(Records contained in a dataset)
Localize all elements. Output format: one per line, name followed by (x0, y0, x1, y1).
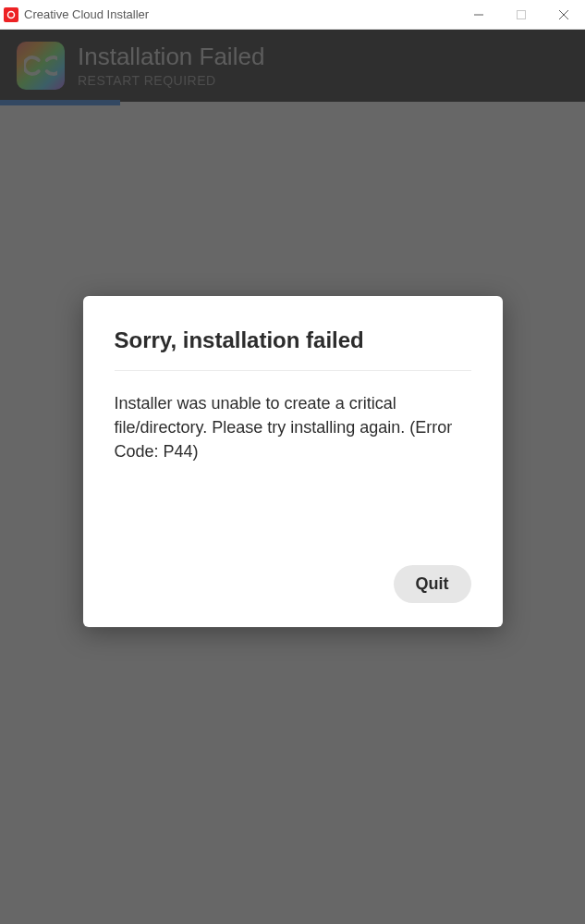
maximize-button[interactable] (500, 0, 542, 29)
window-controls (457, 0, 585, 29)
window-title: Creative Cloud Installer (24, 7, 149, 21)
dialog-title: Sorry, installation failed (115, 327, 471, 371)
dialog-message: Installer was unable to create a critica… (115, 391, 471, 463)
titlebar-left: Creative Cloud Installer (4, 7, 149, 22)
app-icon (4, 7, 18, 22)
svg-point-0 (8, 11, 15, 18)
minimize-button[interactable] (457, 0, 500, 29)
error-dialog: Sorry, installation failed Installer was… (83, 296, 503, 627)
close-button[interactable] (542, 0, 585, 29)
window-titlebar: Creative Cloud Installer (0, 0, 585, 30)
quit-button[interactable]: Quit (394, 565, 471, 603)
dialog-actions: Quit (115, 565, 471, 603)
modal-overlay: Sorry, installation failed Installer was… (0, 30, 585, 924)
svg-rect-2 (518, 10, 526, 18)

Assignment:
Where does "interactable" occur in the data? Copy each line that has it.

Response to the task:
maximize-button[interactable] (500, 0, 542, 29)
minimize-button[interactable] (457, 0, 500, 29)
close-button[interactable] (542, 0, 585, 29)
quit-button[interactable]: Quit (394, 565, 471, 603)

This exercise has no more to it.